In a capacitor of capacitance `20 muF`,the distance between the plates is `2 mm`. If a dielectric slab of width `1 mm` and dielectric constant `12` is inserted between the plates, then the new capacitance is

To find the new capacitance of the capacitor after inserting a dielectric slab, we can follow these steps: ### Step 1: Understand the Configuration The original capacitor has a capacitance \( C_0 = 20 \, \mu F \) and a distance between the plates \( d = 2 \, mm \).
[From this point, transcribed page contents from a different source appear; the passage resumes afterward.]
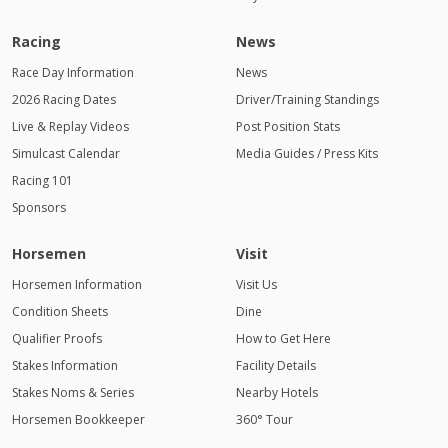
Racing
News
Race Day Information
News
2026 Racing Dates
Driver/Training Standings
Live & Replay Videos
Post Position Stats
Simulcast Calendar
Media Guides / Press Kits
Racing 101
Sponsors
Horsemen
Visit
Horsemen Information
Visit Us
Condition Sheets
Dine
Qualifier Proofs
How to Get Here
Stakes Information
Facility Details
Stakes Noms & Series
Nearby Hotels
Horsemen Bookkeeper
360° Tour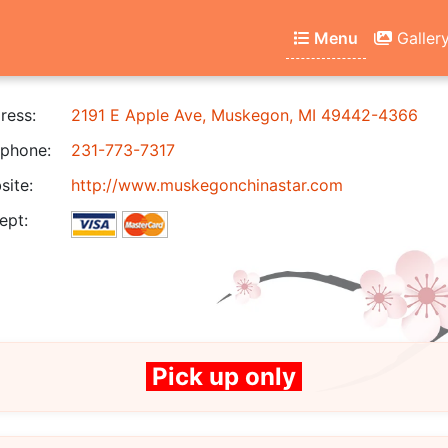
Menu
Galler
ress:
2191 E Apple Ave, Muskegon, MI 49442-4366
phone:
231-773-7317
ite:
http://www.muskegonchinastar.com
ept:
Pick up only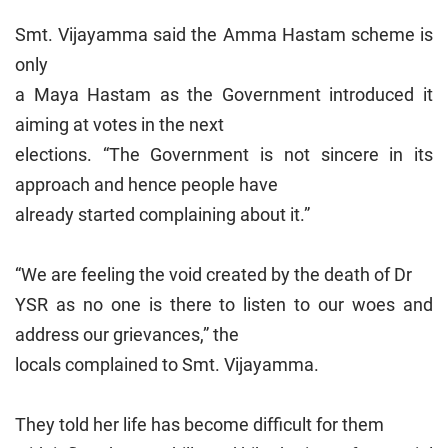
Smt. Vijayamma said the Amma Hastam scheme is
only
a Maya Hastam as the Government introduced it
aiming at votes in the next
elections. “The Government is not sincere in its
approach and hence people have
already started complaining about it.”
“We are feeling the void created by the death of Dr
YSR as no one is there to listen to our woes and
address our grievances,” the
locals complained to Smt. Vijayamma.
They told her life has become difficult for them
A dielectric slab of width \( d_1 = 1 \, mm \) and dielectric constant \( K = 12 \) is inserted between the plates. ### Step 2: Calculate the Capacitance of Each Section When the dielectric slab is inserted, the capacitor can be viewed as two capacitors in series: 1. Capacitor 1 (with the dielectric slab): - Width = \( d_1 = 1 \, mm \) - Capacitance \( C_1 = \frac{K \cdot \epsilon_0 \cdot A}{d_1} \) 2. Capacitor 2 (without the dielectric slab): - Width = \( d_2 = d - d_1 = 2 \, mm - 1 \, mm = 1 \, mm \) - Capacitance \( C_2 = \frac{\epsilon_0 \cdot A}{d_2} \) ### Step 3: Find the Area \( A \) The capacitance formula is given by: \[ C = \frac{\epsilon_0 \cdot A}{d} \] From the original capacitance: \[ C_0 = \frac{\epsilon_0 \cdot A}{d} \] Substituting the known values: \[ 20 \times 10^{-6} = \frac{\epsilon_0 \cdot A}{2 \times 10^{-3}} \] From this, we can find \( \epsilon_0 \cdot A \): \[ \epsilon_0 \cdot A = 20 \times 10^{-6} \times 2 \times 10^{-3} = 40 \times 10^{-9} \, F \cdot m \] ### Step 4: Calculate \( C_1 \) and \( C_2 \) Now we can calculate \( C_1 \) and \( C_2 \): 1. For \( C_1 \): \[ C_1 = \frac{K \cdot \epsilon_0 \cdot A}{d_1} = \frac{12 \cdot (40 \times 10^{-9})}{1 \times 10^{-3}} = 480 \times 10^{-6} \, F = 480 \, \mu F \] 2. For \( C_2 \): \[ C_2 = \frac{\epsilon_0 \cdot A}{d_2} = \frac{40 \times 10^{-9}}{1 \times 10^{-3}} = 40 \times 10^{-6} \, F = 40 \, \mu F \] ### Step 5: Calculate the Total Capacitance Since \( C_1 \) and \( C_2 \) are in series, the total capacitance \( C \) can be calculated using: \[ \frac{1}{C} = \frac{1}{C_1} + \frac{1}{C_2} \] Substituting the values: \[ \frac{1}{C} = \frac{1}{480 \times 10^{-6}} + \frac{1}{40 \times 10^{-6}} \] Calculating: \[ \frac{1}{C} = \frac{1}{480} + \frac{1}{40} \] Finding a common denominator (480): \[ \frac{1}{C} = \frac{1}{480} + \frac{12}{480} = \frac{13}{480} \] Thus, \[ C = \frac{480}{13} \approx 36.92 \, \mu F \] ### Final Answer The new capacitance after inserting the dielectric slab is approximately \( 36.92 \, \mu F \). ---